SublimeText3 Mac version
God-level code editing software (SublimeText3)

Hot Topics











The top ten digital currency exchanges such as Binance, OKX, gate.io have improved their systems, efficient diversified transactions and strict security measures.

The top ten cryptocurrency trading platforms in the world include Binance, OKX, Gate.io, Coinbase, Kraken, Huobi Global, Bitfinex, Bittrex, KuCoin and Poloniex, all of which provide a variety of trading methods and powerful security measures.

Recommended reliable digital currency trading platforms: 1. OKX, 2. Binance, 3. Coinbase, 4. Kraken, 5. Huobi, 6. KuCoin, 7. Bitfinex, 8. Gemini, 9. Bitstamp, 10. Poloniex, these platforms are known for their security, user experience and diverse functions, suitable for users at different levels of digital currency transactions

Currently ranked among the top ten virtual currency exchanges: 1. Binance, 2. OKX, 3. Gate.io, 4. Coin library, 5. Siren, 6. Huobi Global Station, 7. Bybit, 8. Kucoin, 9. Bitcoin, 10. bit stamp.

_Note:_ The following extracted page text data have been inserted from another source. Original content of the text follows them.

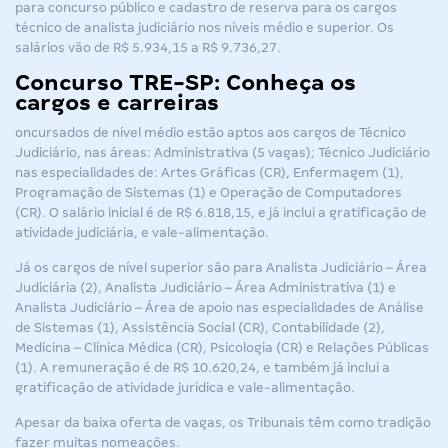
para concurso público e cadastro de reserva para os cargos
técnico de analista judiciário nos níveis médio e superior. Os
salários vão de R$ 5.934,15 a R$ 9.736,27.
Concurso TRE-SP: Conheça os
cargos e carreiras
oncursados de nível médio estão aptos aos cargos de Técnico
Judiciário, nas áreas: Administrativa (5 vagas); Técnico Judiciário
nas especialidades de: Artes Gráficas (CR), Enfermagem (1),
Programação de Sistemas (1) e Operação de Computadores
(CR). O salário inicial é de R$ 6.818,15, e já inclui a gratificação de
atividade judiciária, e vale-alimentação.
Já os cargos de nível superior são para Analista Judiciário – Área
Judiciária (2), Analista Judiciário – Área Administrativa (1) e
Analista Judiciário – Área de apoio nas especialidades de Análise
de Sistemas (1), Assistência Social (CR), Contabilidade (2),
Medicina – Clínica Médica (CR), Psicologia (CR) e Relações Públicas
(1). A remuneração é de R$ 10.620,24, e também já inclui a
gratificação de atividade jurídica e vale-alimentação.
Apesar da baixa oferta de vagas, os Tribunais têm como tradição
fazer muitas nomeações.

MeMebox 2.0 redefines crypto asset management through innovative architecture and performance breakthroughs. 1) It solves three major pain points: asset silos, income decay and paradox of security and convenience. 2) Through intelligent asset hubs, dynamic risk management and return enhancement engines, cross-chain transfer speed, average yield rate and security incident response speed are improved. 3) Provide users with asset visualization, policy automation and governance integration, realizing user value reconstruction. 4) Through ecological collaboration and compliance innovation, the overall effectiveness of the platform has been enhanced. 5) In the future, smart contract insurance pools, forecast market integration and AI-driven asset allocation will be launched to continue to lead the development of the industry.

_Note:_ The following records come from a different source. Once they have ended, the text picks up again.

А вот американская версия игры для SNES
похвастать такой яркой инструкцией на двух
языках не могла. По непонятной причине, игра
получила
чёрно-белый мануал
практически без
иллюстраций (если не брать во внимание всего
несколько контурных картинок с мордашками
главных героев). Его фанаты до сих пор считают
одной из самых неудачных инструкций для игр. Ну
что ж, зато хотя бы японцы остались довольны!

Bitcoin’s price ranges from $20,000 to $30,000. 1. Bitcoin’s price has fluctuated dramatically since 2009, reaching nearly $20,000 in 2017 and nearly $60,000 in 2021. 2. Prices are affected by factors such as market demand, supply, and macroeconomic environment. 3. Get real-time prices through exchanges, mobile apps and websites. 4. Bitcoin price is highly volatile, driven by market sentiment and external factors. 5. It has a certain relationship with traditional financial markets and is affected by global stock markets, the strength of the US dollar, etc. 6. The long-term trend is bullish, but risks need to be assessed with caution.

The top ten cryptocurrency exchanges in the world in 2025 include Binance, OKX, Gate.io, Coinbase, Kraken, Huobi, Bitfinex, KuCoin, Bittrex and Poloniex, all of which are known for their high trading volume and security.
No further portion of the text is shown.